[*1]
East Midtown Plaza Hous. Co. v Cannings
2006 NY Slip Op 52481(U) [14 Misc 3d 127(A)]
Decided on December 29, 2006
Appellate Term, First Department
Published by New York State Law Reporting Bureau pursuant to Judiciary Law § 431.
This opinion is uncorrected and will not be published in the printed Official Reports.


Decided on December 29, 2006
APPELLATE TERM OF THE SUPREME COURT, FIRST DEPARTMENT

PRESENT: McCOOE, J.P., GANGEL-JACOB, SCHOENFELD, JJ
570401/05.

East Midtown Plaza Housing Co., Petitioner-Landlord-Respondent,

against

James Cannings, Respondent-Tenant-Appellant.


Tenant appeals 1) from an order of the Civil Court, New York County (Laurie L. Lau, J.), dated November 2, 2004, which denied his motion to dismiss the petition in a nonpayment summary proceeding; 2) from an order of the court (Laurie L. Lau, J.), dated December 7, 2004, which denied his motion for reargument; 3) from a final judgment of the same court (Michelle D. Schreiber, J.), entered March 29, 2005, after a nonjury trial, which awarded possession to landlord; and 4) from an order of the same court (Michelle D. Schreiber, J.), dated June 3, 2005, which granted landlord's motion for attorneys' fees.


PER CURIAM:

Final judgment (Michelle D. Schreiber, J.), entered March 29, 2005, affirmed, without costs. Order (Michelle D. Schreiber, J.), dated June 3, 2005, reversed, without costs, and landlord's motion for attorney's fees is denied. Appeals from orders (Laurie L. Lau, J.), dated November 2, 2004 and December 7, 2004, dismissed, without costs, as subsumed in the appeal from the final judgment.
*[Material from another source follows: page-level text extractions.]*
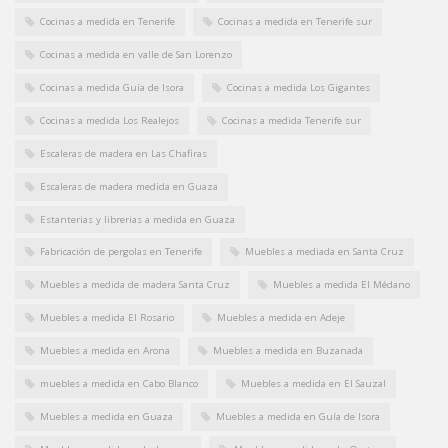
Cocinas a medida en Tenerife
Cocinas a medida en Tenerife sur
Cocinas a medida en valle de San Lorenzo
Cocinas a medida Guía de Isora
Cocinas a medida Los Gigantes
Cocinas a medida Los Realejos
Cocinas a medida Tenerife sur
Escaleras de madera en Las Chafiras
Escaleras de madera medida en Guaza
Estanterias y librerias a medida en Guaza
Fabricación de pergolas en Tenerife
Muebles a mediada en Santa Cruz
Muebles a medida de madera Santa Cruz
Muebles a medida El Médano
Muebles a medida El Rosario
Muebles a medida en Adeje
Muebles a medida en Arona
Muebles a medida en Buzanada
muebles a medida en Cabo Blanco
Muebles a medida en El Sauzal
Muebles a medida en Guaza
Muebles a medida en Guía de Isora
Pleading irregularities in a petition do not render a summary proceeding jurisdictionally defective where, as here, Civil Court has subject matter jurisdiction under RRAPL article 7 and personal jurisdiction over the tenant has been obtained (see Birchwood Towers #2 Assoc. v Schwartz, 98 AD2d 699, 700 [1983]; Jackson v New York City Hous. Auth., 88 Misc 2d 121, 122 [1976]). The trial court properly awarded petitioner-landlord the maintenance and additional rent charges herein sought, in view of landlord's ultimate trial showing that a valid multiple dwelling registration statement was in effect (see 390 West End Assoc. v Raif, 166 Misc 2d 730 [1995]; 9 Montague Terrace Assoc. v Feuerer, 191 Misc 2d 18 [2001]). However, despite landlord's status as prevailing party, the imposition of attorney's fees would be "manifestly unfair" (Wells v West 10th St. Assoc., 205 AD2d 431, 432 [1997]) under the particular circumstances of this case, and considering the substantial delay and expense caused by the landlord's halting efforts to attain and establish compliance with the governing registration requirements.

[*2]
William P. McCooe, J. (Concurring)

This is a residential non-payment proceeding where the self-represented tenant disputed the maintenance charges-rent and also withheld it pursuant to Multiple Dwelling Law Sec. 325(2) because, contrary to the amended petition, the landlord had never filed a multiple dwelling registration statement. I agree with the monetary award but disagree with the finding that the landlord is the prevailing party under the particular facts of this proceeding.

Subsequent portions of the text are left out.